Between busy work schedules, shuttling kids or grandkids to and from events, and other obligations, we often don’t have the time or energy for social interactions.
Or, if we’re retired, we may have too much time on our hands, feel isolated, and don’t know where to begin to make new friends.
Or maybe you’re transitioning to a new stage of life and don’t have much in common with your old friends anymore, or rarely see them.
But it is possible to make new friends as an adult, regardless of where you’re at in life.
With everything we have going on, it can be easy to place making friends on the backburner of our lives.
But the truth is, social connection is just as important to our health as eating healthy and staying in shape. Studies show that a lack of connection in older adults can lead to serious health conditions.
Here are some steps you can take to get back on the road to making those connections again!
One of the best ways to meet people is finding others who share your interests and perspectives on life. But some of us have been running our lives on autopilot for so long that we may have forgotten what we enjoy.
Or perhaps life experience has caused a shift in our viewpoints that we have yet to consciously acknowledge, and we’re still hanging onto people and activities that don’t bring us happiness.
Take some time to self-reflect and figure out what you stand for and what you enjoy doing. It may be helpful to make a list of your values and hobbies, or even things you were once interested in but never got around to trying. Then, use this list as a starting point to discover people and events that align with your interests and values.
Now that you have a better idea of what you enjoy doing from your list, you can explore local (or online) opportunities to pursue these interests and meet like-minded folks.
Or, if you’re feeling particularly brave, consider signing up for something that you’ve always been interested in but never tried. To start slowly, consider an activity that’s similar to a current hobby. For example, let’s say you’re an established piano player but you’ve always wanted to learn guitar. Sign up for private lessons!
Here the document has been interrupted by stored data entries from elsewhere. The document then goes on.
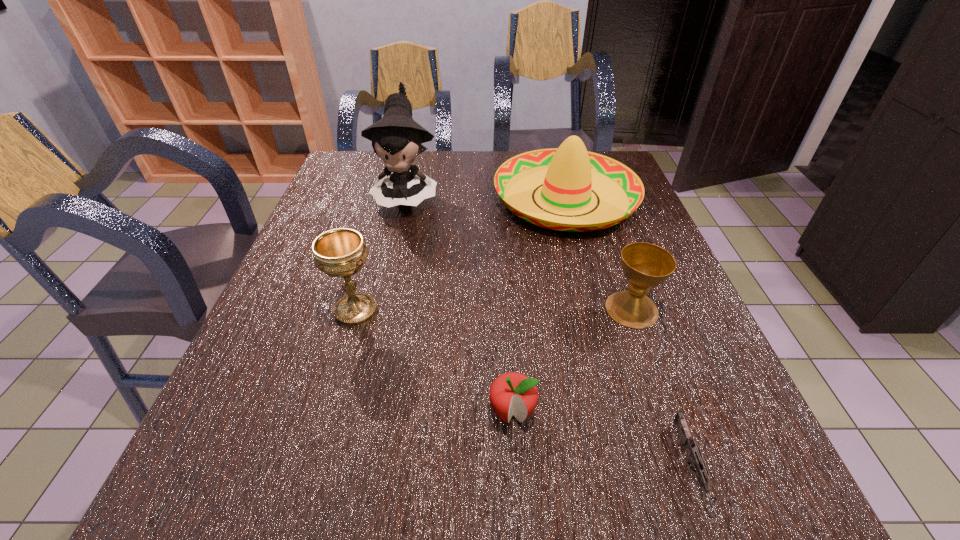 This screenshot has height=540, width=960. What are the coordinates of `the tallest object` in the screenshot? It's located at (396, 138).

Locate an element on the screen. sombrero is located at coordinates (569, 173).

Locate an element on the screen. the taller chalice is located at coordinates (341, 252).

Identify the location of the third shortest object. The height and width of the screenshot is (540, 960). (645, 265).

Where is `the right chalice`? the right chalice is located at coordinates (645, 265).

Locate an element on the screen. This screenshot has height=540, width=960. the second shortest object is located at coordinates (512, 393).

Locate an element on the screen. This screenshot has height=540, width=960. the shortest object is located at coordinates (695, 457).

Where is `vacant space situated at the face of the tallest object`? The height and width of the screenshot is (540, 960). vacant space situated at the face of the tallest object is located at coordinates (383, 299).

Locate an element on the screen. This screenshot has height=540, width=960. vacant space located on the front of the sombrero is located at coordinates (610, 362).

Locate an element on the screen. This screenshot has height=540, width=960. free space located on the back of the left chalice is located at coordinates (387, 204). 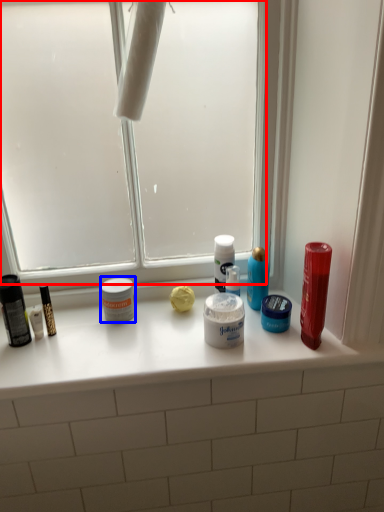 Question: Which of the following is the closest to the observer, window screen (highlighted by a red box) or toiletry (highlighted by a blue box)?

Choices:
 (A) window screen
 (B) toiletry

Answer: (A) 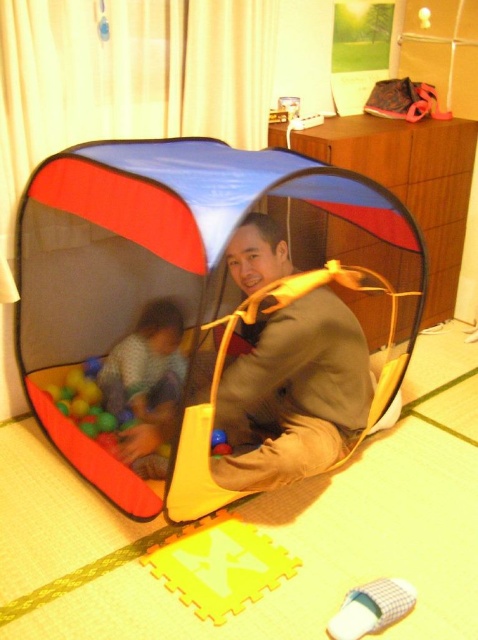 Who is higher up, brown suede jacket at center or patterned fabric child at center?

Positioned higher is brown suede jacket at center.

What do you see at coordinates (293, 394) in the screenshot? I see `brown suede jacket at center` at bounding box center [293, 394].

Which is in front, point (228, 378) or point (144, 413)?

Point (228, 378) is more forward.

Where is `brown suede jacket at center`? brown suede jacket at center is located at coordinates (293, 394). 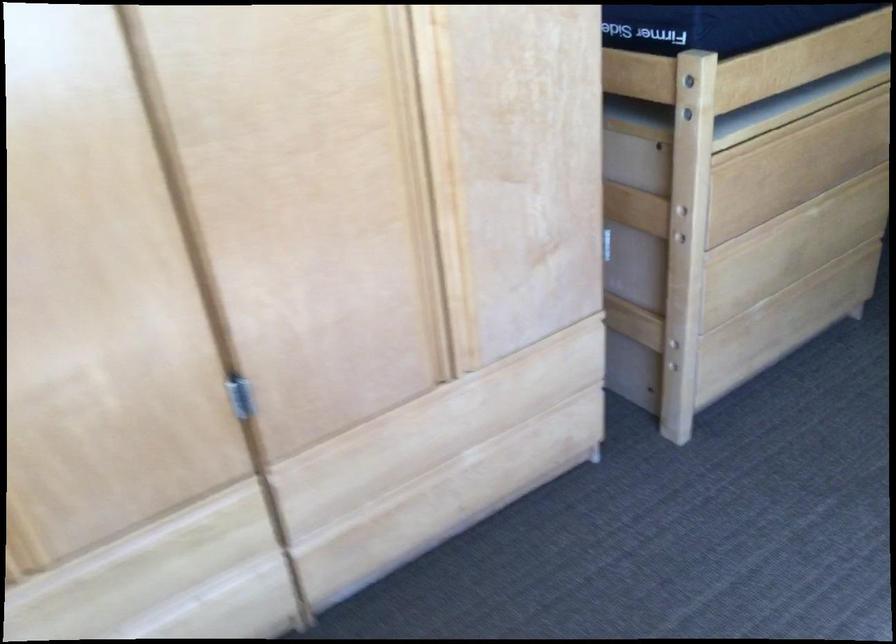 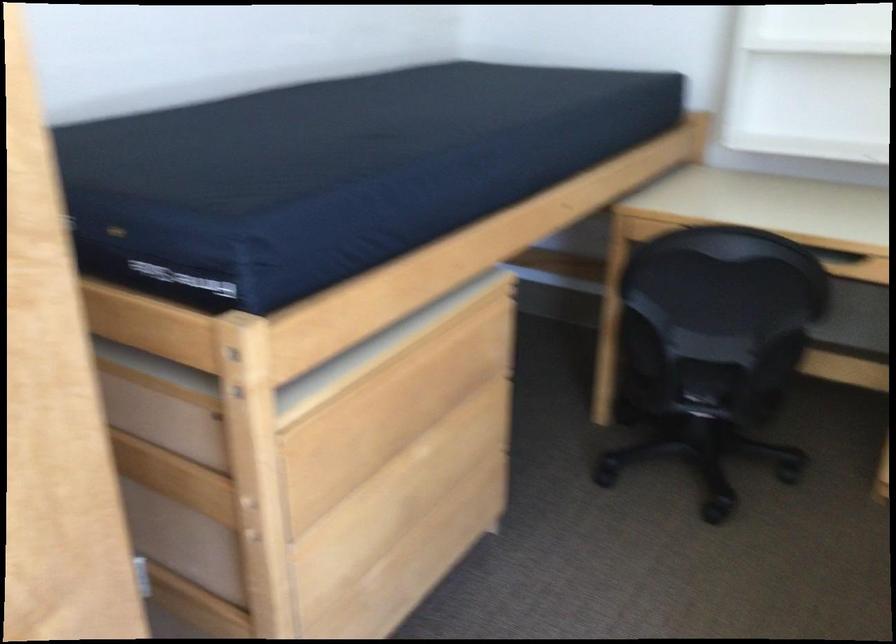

Or if you enjoy crafting, try taking a watercolor class.
In addition to workshops, local events are a great way to connect with others. To see what your community has to offer, check out bulletin boards at the neighborhood laundromat or the local library. Radio stations usually keep a running list of events as well. For those who prefer to browse virtually, Facebook and Eventbrite are great options. For the latter, you can even filter your options by date, category, and format (in-person or virtual).
Not only will you feel better through helping others, you’ll meet people who support the same causes as you (who may also be looking for a friend!).
How to make the first move
So you’ve found a jogging partner or met someone at book club who shares your love of historical fiction. Now what?
Making the first move in pursuing a friendship can feel like asking someone on a date – scary and intimidating. Here are some tips to make that process feel a little easier.
Remind them of shared interests. If it feels hard to say, “Hey, want to grab a coffee?” Try, “I enjoyed our discussion of the role of women during World War II, and I’d like to talk about it more over coffee sometime.”
Stay positive. Focus on what you enjoy about the experience and ask them what they’re enjoying. This may spark conversation and lead to a deeper connection.
Don’t be afraid to get vulnerable. Chances are, the other person is feeling just as uncomfortable as you are and will appreciate your honesty about putting yourself out there.
Be you! The best way to find someone you connect with is to be your true, authentic self.